In the meantime, Mustapha has pleaded: “Please let us all resolve to play our part, while the government does its best to save lives and livelihood. To this end, all government offices shall continue to hold virtual meetings in their offices especially where participants exceed four persons and suspend all unnecessary travels for meetings.  

“For corporate organisations, board members, among others, the reopening of the domestic flights should not be misconstrued. The PTF strongly encourages virtual meetings as well;  we still urge places of worship to cautiously follow the guidelines on public gatherings.  

“We urge members of the political class to exercise utmost circumspection in their gathering for whatever reasons.  

To speed up COVID-19 tests, Abuja says it will establish sample collection centre in each of the 774 local government areas of the country, harping that contacting COVID-19 is not a death sentence.

While Mustapha said not presenting oneself for testing or treatment when symptoms become observable could likely lead to avoidable death, he announced that a sample collection centre has been set up at ThisDay Dome, Abuja and that all government hospitals in the FCT have been designated as sample collection centres.  
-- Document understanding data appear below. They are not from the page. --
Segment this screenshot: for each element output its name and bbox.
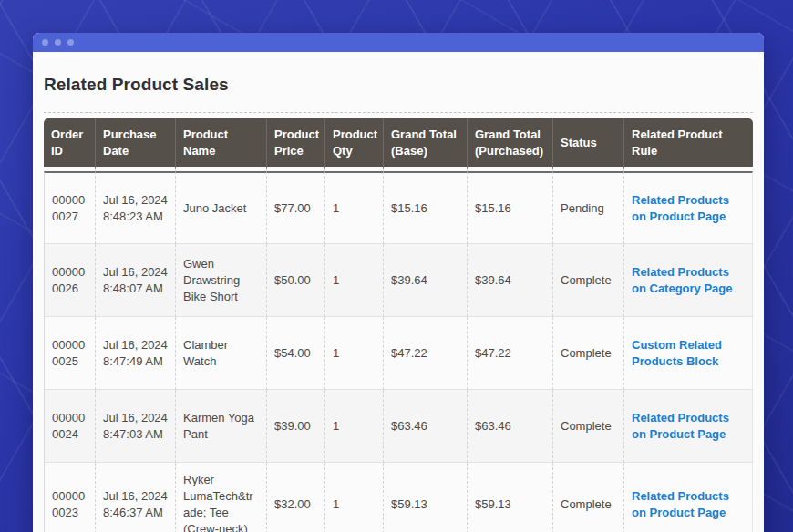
cell-grand-total-base: $15.16 — [383, 171, 467, 244]
col-header-product-price: Product Price — [266, 118, 324, 171]
table-header-row: Order ID Purchase Date Product Name Prod… — [44, 118, 753, 171]
cell-purchase-date: Jul 16, 2024 8:47:49 AM — [95, 317, 175, 390]
cell-product-price: $54.00 — [266, 317, 324, 390]
cell-order-id: 000000024 — [44, 390, 95, 463]
cell-related-product-rule: Related Products on Product Page — [623, 171, 753, 244]
cell-grand-total-purchased: $63.46 — [467, 390, 552, 463]
cell-product-name: Karmen Yoga Pant — [175, 390, 266, 463]
window-titlebar — [33, 33, 764, 52]
cell-grand-total-purchased: $39.64 — [467, 244, 552, 317]
col-header-grand-total-purchased: Grand Total (Purchased) — [467, 118, 552, 171]
related-product-rule-link[interactable]: Related Products on Product Page — [632, 488, 745, 521]
cell-grand-total-base: $47.22 — [383, 317, 467, 390]
col-header-status: Status — [552, 118, 623, 171]
table-row: 000000025 Jul 16, 2024 8:47:49 AM Clambe… — [44, 317, 753, 390]
col-header-order-id: Order ID — [44, 118, 95, 171]
cell-status: Complete — [552, 463, 623, 532]
col-header-product-name: Product Name — [175, 118, 266, 171]
table-body: 000000027 Jul 16, 2024 8:48:23 AM Juno J… — [44, 171, 753, 532]
table-row: 000000024 Jul 16, 2024 8:47:03 AM Karmen… — [44, 390, 753, 463]
page-title: Related Product Sales — [44, 75, 753, 95]
report-table-wrapper: Order ID Purchase Date Product Name Prod… — [44, 112, 753, 532]
window-control-dot-icon[interactable] — [67, 39, 74, 46]
cell-grand-total-base: $59.13 — [383, 463, 467, 532]
cell-related-product-rule: Related Products on Product Page — [623, 390, 753, 463]
cell-product-name: Juno Jacket — [175, 171, 266, 244]
cell-grand-total-purchased: $59.13 — [467, 463, 552, 532]
related-product-rule-link[interactable]: Related Products on Product Page — [632, 192, 745, 225]
purchase-date-date: Jul 16, 2024 — [103, 192, 168, 209]
cell-product-qty: 1 — [324, 171, 383, 244]
cell-grand-total-base: $63.46 — [383, 390, 467, 463]
purchase-date-time: 8:47:03 AM — [103, 426, 168, 443]
purchase-date-time: 8:46:37 AM — [103, 505, 168, 521]
cell-related-product-rule: Custom Related Products Block — [623, 317, 753, 390]
related-product-rule-link[interactable]: Custom Related Products Block — [632, 337, 745, 370]
table-row: 000000023 Jul 16, 2024 8:46:37 AM Ryker … — [44, 463, 753, 532]
table-header: Order ID Purchase Date Product Name Prod… — [44, 118, 753, 171]
cell-product-price: $77.00 — [266, 171, 324, 244]
col-header-grand-total-base: Grand Total (Base) — [383, 118, 467, 171]
cell-order-id: 000000026 — [44, 244, 95, 317]
cell-purchase-date: Jul 16, 2024 8:48:23 AM — [95, 171, 175, 244]
cell-order-id: 000000025 — [44, 317, 95, 390]
related-product-rule-link[interactable]: Related Products on Category Page — [632, 264, 745, 297]
related-product-rule-link[interactable]: Related Products on Product Page — [632, 410, 745, 443]
cell-grand-total-purchased: $47.22 — [467, 317, 552, 390]
cell-product-price: $32.00 — [266, 463, 324, 532]
purchase-date-date: Jul 16, 2024 — [103, 264, 168, 281]
cell-status: Complete — [552, 244, 623, 317]
cell-order-id: 000000027 — [44, 171, 95, 244]
cell-product-qty: 1 — [324, 244, 383, 317]
cell-product-name: Clamber Watch — [175, 317, 266, 390]
cell-product-name: Gwen Drawstring Bike Short — [175, 244, 266, 317]
cell-related-product-rule: Related Products on Category Page — [623, 244, 753, 317]
cell-product-qty: 1 — [324, 463, 383, 532]
purchase-date-time: 8:48:07 AM — [103, 281, 168, 297]
cell-product-qty: 1 — [324, 390, 383, 463]
cell-status: Complete — [552, 317, 623, 390]
cell-product-price: $39.00 — [266, 390, 324, 463]
table-row: 000000026 Jul 16, 2024 8:48:07 AM Gwen D… — [44, 244, 753, 317]
purchase-date-time: 8:47:49 AM — [103, 353, 168, 370]
window-content: Related Product Sales Order ID Purchase … — [33, 75, 764, 532]
cell-status: Pending — [552, 171, 623, 244]
window-control-dot-icon[interactable] — [55, 39, 61, 46]
purchase-date-date: Jul 16, 2024 — [103, 488, 168, 505]
purchase-date-time: 8:48:23 AM — [103, 209, 168, 225]
purchase-date-date: Jul 16, 2024 — [103, 337, 168, 353]
cell-order-id: 000000023 — [44, 463, 95, 532]
related-product-sales-table: Order ID Purchase Date Product Name Prod… — [44, 118, 753, 532]
window-control-dot-icon[interactable] — [42, 39, 48, 46]
col-header-purchase-date: Purchase Date — [95, 118, 175, 171]
cell-product-name: Ryker LumaTech&trade; Tee (Crew-neck) — [175, 463, 266, 532]
col-header-product-qty: Product Qty — [324, 118, 383, 171]
cell-status: Complete — [552, 390, 623, 463]
cell-product-qty: 1 — [324, 317, 383, 390]
cell-purchase-date: Jul 16, 2024 8:47:03 AM — [95, 390, 175, 463]
cell-product-price: $50.00 — [266, 244, 324, 317]
cell-purchase-date: Jul 16, 2024 8:46:37 AM — [95, 463, 175, 532]
table-row: 000000027 Jul 16, 2024 8:48:23 AM Juno J… — [44, 171, 753, 244]
cell-related-product-rule: Related Products on Product Page — [623, 463, 753, 532]
cell-grand-total-base: $39.64 — [383, 244, 467, 317]
browser-window: Related Product Sales Order ID Purchase … — [33, 33, 764, 532]
page-background: { "page": { "title": "Related Product Sa… — [0, 0, 793, 532]
cell-grand-total-purchased: $15.16 — [467, 171, 552, 244]
purchase-date-date: Jul 16, 2024 — [103, 410, 168, 426]
col-header-related-product-rule: Related Product Rule — [623, 118, 753, 171]
cell-purchase-date: Jul 16, 2024 8:48:07 AM — [95, 244, 175, 317]
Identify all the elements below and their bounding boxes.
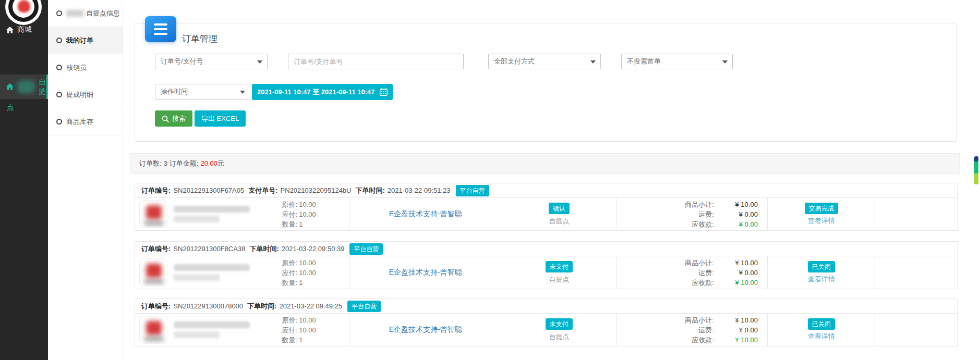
redacted-image [144, 279, 164, 284]
circle-icon [56, 38, 62, 43]
quantity: 1 [299, 220, 303, 228]
store-name-link[interactable]: E企盈技术支持-曾智聪 [389, 325, 462, 334]
pay-status-badge: 未支付 [546, 318, 573, 330]
circle-icon [56, 10, 62, 16]
search-button[interactable]: 搜索 [155, 110, 192, 127]
payable-label: 应付: [282, 326, 298, 334]
scrollbar-track [973, 0, 980, 360]
receivable-label: 应收款: [622, 219, 714, 229]
orig-price: 10.00 [299, 259, 316, 267]
pay-status-badge: 确认 [549, 203, 570, 214]
product-image [139, 200, 167, 228]
order-amount-unit: 元 [217, 159, 224, 167]
chevron-down-icon [257, 60, 262, 64]
orig-price: 10.00 [299, 201, 316, 208]
order-header: 订单编号:SN2012291300078000 下单时间:2021-03-22 … [135, 299, 958, 314]
sidebar-item-mall[interactable]: 商城 [0, 19, 48, 41]
order-no: SN2012291300F8CA38 [173, 245, 245, 253]
time-type-select[interactable]: 操作时间 [155, 84, 250, 100]
sidebar-item-label-wrapped: 点 [7, 103, 14, 113]
scrollbar-thumb[interactable] [974, 156, 978, 184]
order-header: 订单编号:SN2012291300F8CA38 下单时间:2021-03-22 … [135, 241, 958, 256]
order-number-input[interactable] [288, 54, 464, 69]
redacted-product-name [174, 264, 252, 281]
order-card: 订单编号:SN2012291300F67A05 支付单号:PN202103220… [135, 183, 958, 231]
redacted-pickup-name [17, 80, 35, 93]
submenu-item-label: 我的订单 [66, 36, 93, 45]
product-cell: 原价:10.00 应付:10.00 数量:1 [135, 256, 349, 289]
shipping-label: 运费: [622, 268, 714, 278]
order-state-badge: 已关闭 [808, 318, 835, 330]
order-no-label: 订单编号: [141, 302, 171, 310]
redacted-prefix [66, 10, 84, 17]
store-name-link[interactable]: E企盈技术支持-曾智聪 [389, 268, 462, 277]
order-summary-bar: 订单数:3订单金额:20.00元 [130, 153, 960, 174]
subtotal-label: 商品小计: [622, 315, 714, 325]
subtotal-value: ¥ 10.00 [714, 200, 758, 209]
empty-cell [875, 314, 957, 346]
price-block: 原价:10.00 应付:10.00 数量:1 [282, 315, 318, 345]
product-cell: 原价:10.00 应付:10.00 数量:1 [135, 198, 349, 230]
state-cell: 交易完成 查看详情 [767, 198, 875, 230]
submenu-item-commission-detail[interactable]: 提成明细 [48, 81, 123, 108]
submenu-item-label: 提成明细 [66, 90, 93, 100]
pay-status-cell: 未支付 自提点 [502, 314, 616, 346]
quantity-label: 数量: [282, 220, 298, 228]
submenu-item-my-orders[interactable]: 我的订单 [48, 27, 123, 54]
export-excel-button[interactable]: 导出 EXCEL [195, 110, 246, 127]
redacted-image [146, 264, 162, 278]
redacted-product-name [174, 321, 252, 338]
order-card: 订单编号:SN2012291300F8CA38 下单时间:2021-03-22 … [135, 241, 958, 289]
circle-icon [56, 65, 62, 70]
sidebar-item-label: 商城 [17, 25, 32, 34]
redacted-image [146, 321, 162, 335]
page-title: 订单管理 [182, 33, 217, 45]
order-no-label: 订单编号: [141, 245, 171, 253]
subtotal-value: ¥ 10.00 [714, 315, 758, 325]
payable: 10.00 [299, 269, 316, 277]
shipping-label: 运费: [622, 325, 714, 335]
submenu-item-label: 自提点信息 [86, 9, 120, 18]
order-number-type-select[interactable]: 订单号/支付号 [155, 54, 268, 69]
submenu-item-pickup-info[interactable]: 自提点信息 [48, 0, 123, 27]
pay-no: PN20210322095124bU [281, 187, 352, 194]
sidebar-item-pickup-point[interactable]: 自提 [0, 75, 48, 99]
subtotal-label: 商品小计: [622, 200, 714, 209]
pay-method-select[interactable]: 全部支付方式 [488, 54, 601, 69]
redacted-image [144, 337, 164, 341]
state-cell: 已关闭 查看详情 [767, 314, 875, 346]
shipping-value: ¥ 0.00 [714, 325, 758, 335]
order-no: SN2012291300F67A05 [173, 187, 244, 194]
view-detail-link[interactable]: 查看详情 [808, 275, 835, 284]
order-time-label: 下单时间: [247, 302, 276, 310]
product-cell: 原价:10.00 应付:10.00 数量:1 [135, 314, 349, 346]
circle-icon [56, 119, 62, 125]
platform-badge: 平台自营 [456, 185, 489, 196]
receivable-value: ¥ 0.00 [714, 219, 758, 229]
store-cell: E企盈技术支持-曾智聪 [349, 198, 502, 230]
store-name-link[interactable]: E企盈技术支持-曾智聪 [389, 209, 462, 219]
order-filter-panel: 订单管理 订单号/支付号 全部支付方式 不搜索首单 操作时间 2021-09-1… [135, 23, 957, 142]
dark-sidebar: 商城 自提 点 [0, 0, 48, 360]
quantity-label: 数量: [282, 336, 298, 344]
state-cell: 已关闭 查看详情 [767, 256, 875, 289]
select-value: 全部支付方式 [494, 57, 535, 65]
select-value: 不搜索首单 [627, 57, 661, 65]
date-range-button[interactable]: 2021-09-11 10:47 至 2021-09-11 10:47 [252, 84, 393, 100]
orig-price-label: 原价: [282, 201, 298, 208]
order-time: 2021-03-22 09:49:25 [279, 302, 342, 310]
order-body: 原价:10.00 应付:10.00 数量:1 E企盈技术支持-曾智聪 未支付 自… [135, 314, 958, 346]
logo-flower-icon [18, 0, 30, 13]
export-button-label: 导出 EXCEL [201, 114, 239, 123]
submenu-item-verifier[interactable]: 核销员 [48, 54, 123, 81]
view-detail-link[interactable]: 查看详情 [808, 216, 835, 226]
redacted-product-name [174, 206, 252, 222]
submenu-sidebar: 自提点信息 我的订单 核销员 提成明细 商品库存 [48, 0, 123, 360]
submenu-item-product-stock[interactable]: 商品库存 [48, 108, 123, 135]
first-order-select[interactable]: 不搜索首单 [621, 54, 733, 69]
order-count: 3 [164, 159, 167, 167]
main-content: 订单管理 订单号/支付号 全部支付方式 不搜索首单 操作时间 2021-09-1… [123, 0, 980, 360]
menu-toggle-button[interactable] [145, 16, 176, 42]
view-detail-link[interactable]: 查看详情 [808, 332, 835, 341]
order-state-badge: 交易完成 [805, 203, 838, 214]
According to him, the decision is part of the outcome of the PTF mid-term Review of the National Response Strategy, pointing out that the mid-term review had in attendance legislators including the Chairmen of the relevant Committees on Health in the Senate and House of Representatives, the Office of the Vice-President, ministers, diplomatic community as well as development partners.  

On the case management deficit, the PTF boss says the focus is on having enough oxygen nationwide as the number of hospitalised person increases, adding, ‘’a cross-cutting initiative, is an enhanced Risk Communication Strategy designed not only to educate the citizenry on the virulence of the virus and individual and collective roles but more importantly to tackle the deliberate misinformation being bandied around especially in the social media.  

“An enhanced Risk Communication strategy becomes inevitable when we realise that within the last 24 hours, the world witnessed the largest single-day cases of 230,370 while in Nigeria the last week recorded the highest weekly fatality of 70 deaths.” 

Continuing, he said the rising fatality in Nigeria was not unconnected with denial and delay in seeking help, adding that the PTF is also encouraged by the compliance messages that have gone viral on the social media and that one of those that caught his attention gives three major reasons why COVID-19 is spreading fast.  

“They are my colleagues, so, I can speak without a mask; they are my close friends, so, I can speak without a mask; they are my relations, so, I can speak without a mask. This message is so poignant that if we juxtapose it with the fact that crowded places and closed spaces create an environment for the spread, we should behave more responsibly”, he says.